Both my parents were grey-haired for as long as I remember. Perhaps that’s why when I started going grey it didn’t bother me. Or perhaps it’s because I had so many other things on my mind at the time that there was no room in the mental inn.
Whatever the reason, I am deeply grateful every time I whip in for a haircut, that I don’t have to sit there being bored to my toenails while my hair is shampooed (something I do for myself in the shower), slathered, foiled, rinsed etc etc. Added to which, I’d then have to worry about the possibly impossible task of trying to make my ageing face match my ageless hair.

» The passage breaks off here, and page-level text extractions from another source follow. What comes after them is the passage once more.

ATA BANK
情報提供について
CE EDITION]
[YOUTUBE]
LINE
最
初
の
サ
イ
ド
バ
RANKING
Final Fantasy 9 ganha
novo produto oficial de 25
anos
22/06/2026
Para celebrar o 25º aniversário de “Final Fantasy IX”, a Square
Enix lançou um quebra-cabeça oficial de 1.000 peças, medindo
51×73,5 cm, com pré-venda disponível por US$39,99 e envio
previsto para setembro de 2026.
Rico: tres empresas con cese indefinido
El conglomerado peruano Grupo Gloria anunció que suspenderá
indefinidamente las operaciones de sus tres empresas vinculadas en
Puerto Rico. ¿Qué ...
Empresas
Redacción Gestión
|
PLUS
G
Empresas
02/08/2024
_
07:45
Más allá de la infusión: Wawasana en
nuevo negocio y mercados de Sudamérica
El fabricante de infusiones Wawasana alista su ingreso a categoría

However I do realise that my cavalier attitude to my appearance could be seen as a betrayal of womankind. Because not only do I leave my hair to show its age, but my face has never been transformed by any of the creams and lotions that claim to restore its youthful glow. I am wrinkly.

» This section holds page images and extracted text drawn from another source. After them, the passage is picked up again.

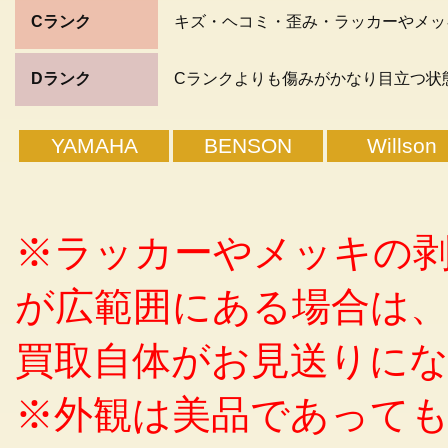
Cランク
キズ・ヘコミ・歪み・ラッカーやメッ
Dランク
Cランクよりも傷みがかなり目立つ状
YAMAHA
BENSON
Willson
※ラッカーやメッキの
が広範囲にある場合は
買取自体がお見送りに
※外観は美品であって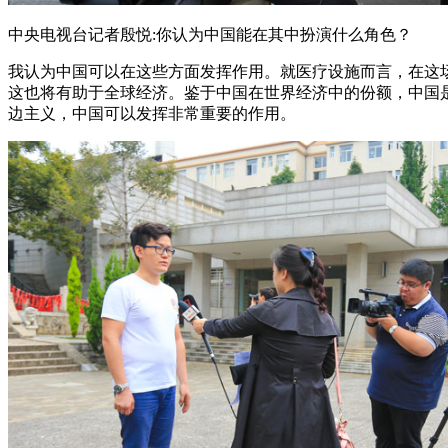
中央电视台记者殷悦:你认为中国能在其中扮演什么角色？
我认为中国可以在这些方面发挥作用。就医疗设施而言，在这
这也将有助于全球经济。鉴于中国在世界经济中的份额，中国
边主义，中国可以发挥非常重要的作用。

And furthermore, apart from occasions that matter (I can still scrub up quite well for weddings and funerals) I can’t get particularly excited about what I wear, as long as it’s clean and age- and environment-appropriate. No shorts, for example, and no frayed t-shirts in respectable Sydney suburbs.
There are downsides to being grey, of course. There are downsides to everything. The ‘grey means stupid’ attitude can be fairly irritating, although I do find a withering look usually sorts it out if you’re not feeling tolerant. But on the whole, I’d rather put up with the minor rubs than spend all that time at the hairdresser, when Time (as we know) Waits for No Man, let alone grey-haired old ladies.